WHAT YOU WILL DO: The answer must be every line of the records below that contains the word "Jumping".
[DATA IN THIS EXERCISE — start]
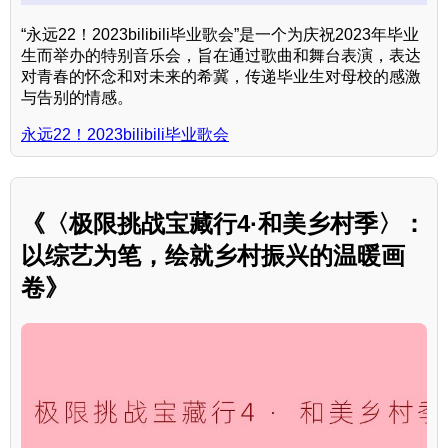
“永远22！2023bilibili毕业歌会”是一个为庆祝2023年毕业
生而举办的特别音乐会，旨在通过歌曲和舞台表演，表达
对青春的怀念和对未来的希冀，传递毕业生对母校的感激
与告别的情感。
永远22！2023bilibili毕业歌会
《〈极限挑战宝藏行4·和美乡村季〉：
以综艺为笔，绘就乡村振兴的温暖画
卷》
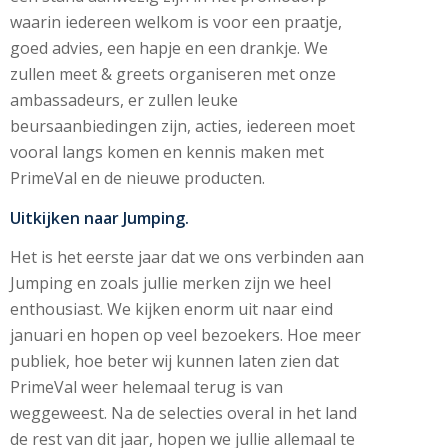
waarin iedereen welkom is voor een praatje,
goed advies, een hapje en een drankje. We
zullen meet & greets organiseren met onze
ambassadeurs, er zullen leuke
beursaanbiedingen zijn, acties, iedereen moet
vooral langs komen en kennis maken met
PrimeVal en de nieuwe producten.
Uitkijken naar Jumping.
Het is het eerste jaar dat we ons verbinden aan
Jumping en zoals jullie merken zijn we heel
enthousiast. We kijken enorm uit naar eind
januari en hopen op veel bezoekers. Hoe meer
publiek, hoe beter wij kunnen laten zien dat
PrimeVal weer helemaal terug is van
weggeweest. Na de selecties overal in het land
de rest van dit jaar, hopen we jullie allemaal te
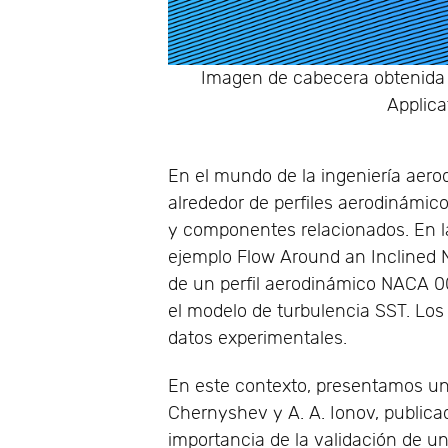
Imagen de cabecera obtenida d
Applica
En el mundo de la ingeniería aerod
alrededor de perfiles aerodinámic
y componentes relacionados. En l
ejemplo Flow Around an Inclined NA
de un perfil aerodinámico NACA 00
el modelo de turbulencia SST. Lo
datos experimentales.
En este contexto, presentamos un e
Chernyshev y A. A. Ionov, public
importancia de la validación de 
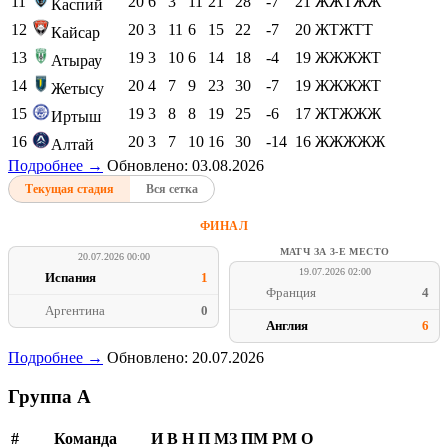
11
20
6
3
11
21
28
-7
21
ЖЖТЖЖ
Каспий
12
20
3
11
6
15
22
-7
20
ЖТЖТТ
Кайсар
13
19
3
10
6
14
18
-4
19
ЖЖЖЖТ
Атырау
14
20
4
7
9
23
30
-7
19
ЖЖЖЖТ
Жетысу
15
19
3
8
8
19
25
-6
17
ЖТЖЖЖ
Иртыш
16
20
3
7
10
16
30
-14
16
ЖЖЖЖЖ
Алтай
Подробнее →
Обновлено: 03.08.2026
Текущая стадия
Вся сетка
ФИНАЛ
МАТЧ ЗА 3-Е МЕСТО
20.07.2026 00:00
19.07.2026 02:00
Испания
1
Франция
4
Аргентина
0
Англия
6
Подробнее →
Обновлено: 20.07.2026
Группа A
#
Команда
И
В
Н
П
МЗ
ПМ
РМ
О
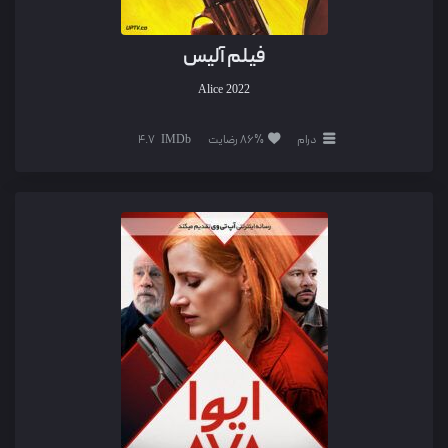
فیلم آلیس
Alice
2022
درام
86% رضایت
4.7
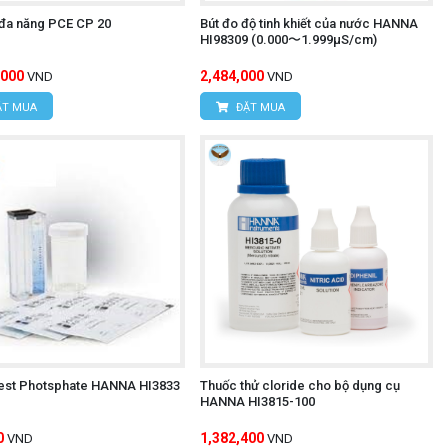
đa năng PCE CP 20
Bút đo độ tinh khiết của nước HANNA
HI98309 (0.000〜1.999μS/cm)
,000
2,484,000
VND
VND
T MUA
ĐẶT MUA
test Photsphate HANNA HI3833
Thuốc thử cloride cho bộ dụng cụ
HANNA HI3815-100
0
1,382,400
VND
VND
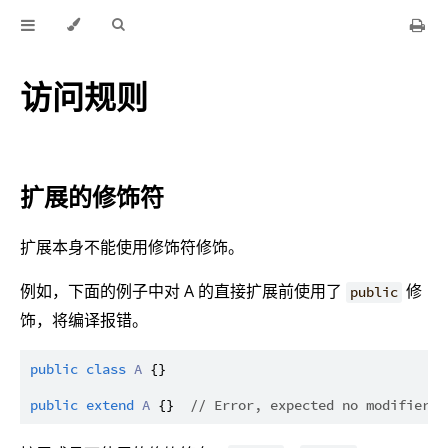
访问规则
扩展的修饰符
扩展本身不能使用修饰符修饰。
例如，下面的例子中对 A 的直接扩展前使用了
修
public
饰，将编译报错。
public
class
A
 {}

public
extend
A
 {}  
// Error, expected no modifier b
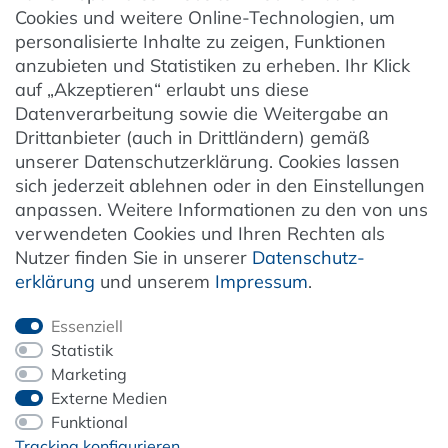
Cookies und weitere Online-Technologien, um
AGB
personalisierte Inhalte zu zeigen, Funktionen
Barrierefreiheit
anzubieten und Statistiken zu erheben. Ihr Klick
auf „Akzeptieren“ erlaubt uns diese
Hinweise zur Batterieentsorgung
Datenverarbeitung sowie die Weitergabe an
Entsorgung von Elektro-Altgeräten
Drittanbieter (auch in Drittländern) gemäß
unserer Datenschutzerklärung. Cookies lassen
Vertrag widerrufen
sich jederzeit ablehnen oder in den Einstellungen
anpassen. Weitere Informationen zu den von uns
verwendeten Cookies und Ihren Rechten als
Newsletter
Nutzer finden Sie in unserer
Daten­schutz­
erklärung
und unserem
Impressum
.
Jetzt anmelden
Essenziell
Statistik
Marketing
Externe Medien
ZAHLUNG & VERSAND
Funktional
Tracking konfigurieren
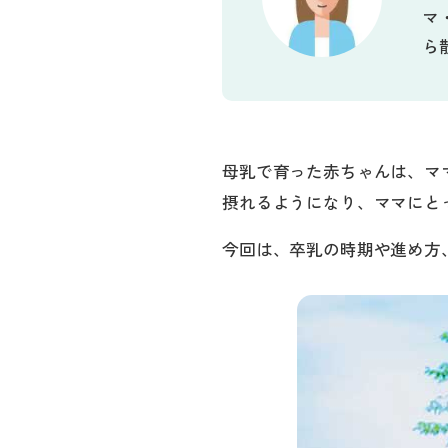
マ
ら
母乳で育った赤ちゃんは、マ
摂れるようになり、ママにと
今回は、卒乳の時期や進め方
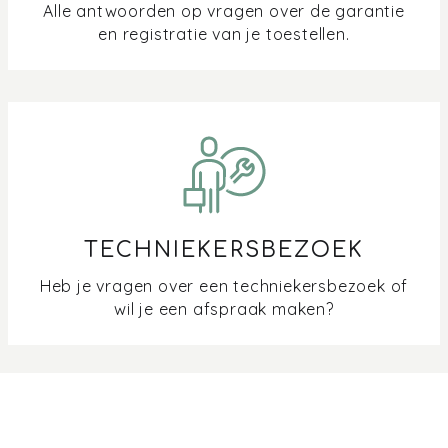
Alle antwoorden op vragen over de garantie
en registratie van je toestellen.
TECHNIEKERSBEZOEK
Heb je vragen over een techniekersbezoek of
wil je een afspraak maken?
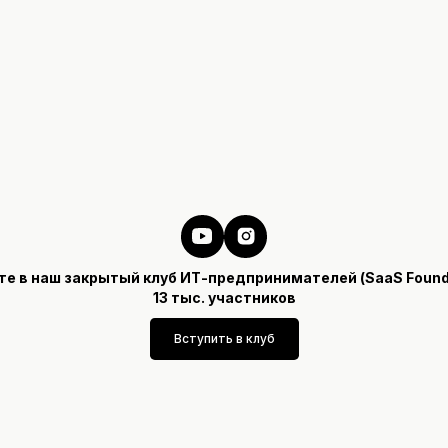
те в наш закрытый клуб ИТ-предпринимателей (SaaS Founde
13 тыс. участников
Вступить в клуб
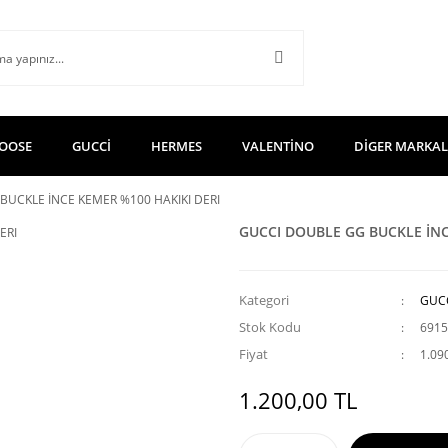
OOSE
GUCCİ
HERMES
VALENTİNO
DİGER MARKA
BUCKLE İNCE KEMER %100 HAKIKI DERI
GUCCI DOUBLE GG BUCKLE İNC
Kategori
GUC
Stok Kodu
6915
Fiyat
1.09
1.200,00 TL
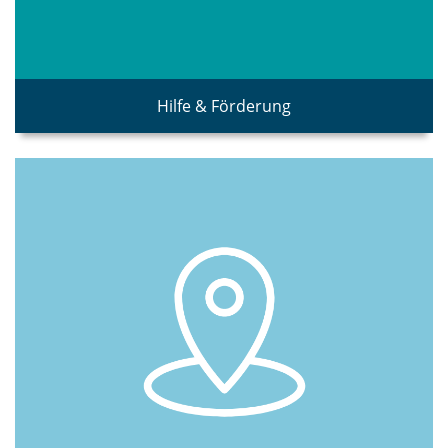
Hilfe & Förderung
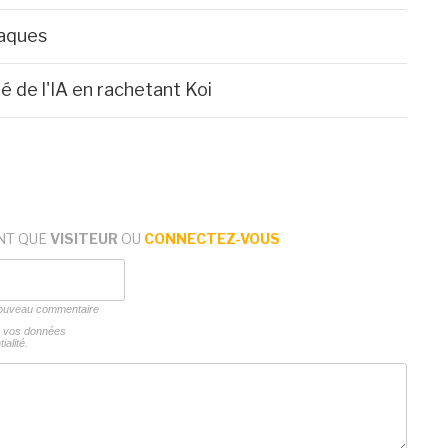
taques
é de l'IA en rachetant Koi
NT QUE
VISITEUR
OU
CONNECTEZ-VOUS
 nouveau commentaire
ns vos données
ialité.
[DATA IN THIS EXERCISE — finish]
REPLY TO THE TASK:
Uitkijken naar Jumping.
Jumping en zoals jullie merken zijn we heel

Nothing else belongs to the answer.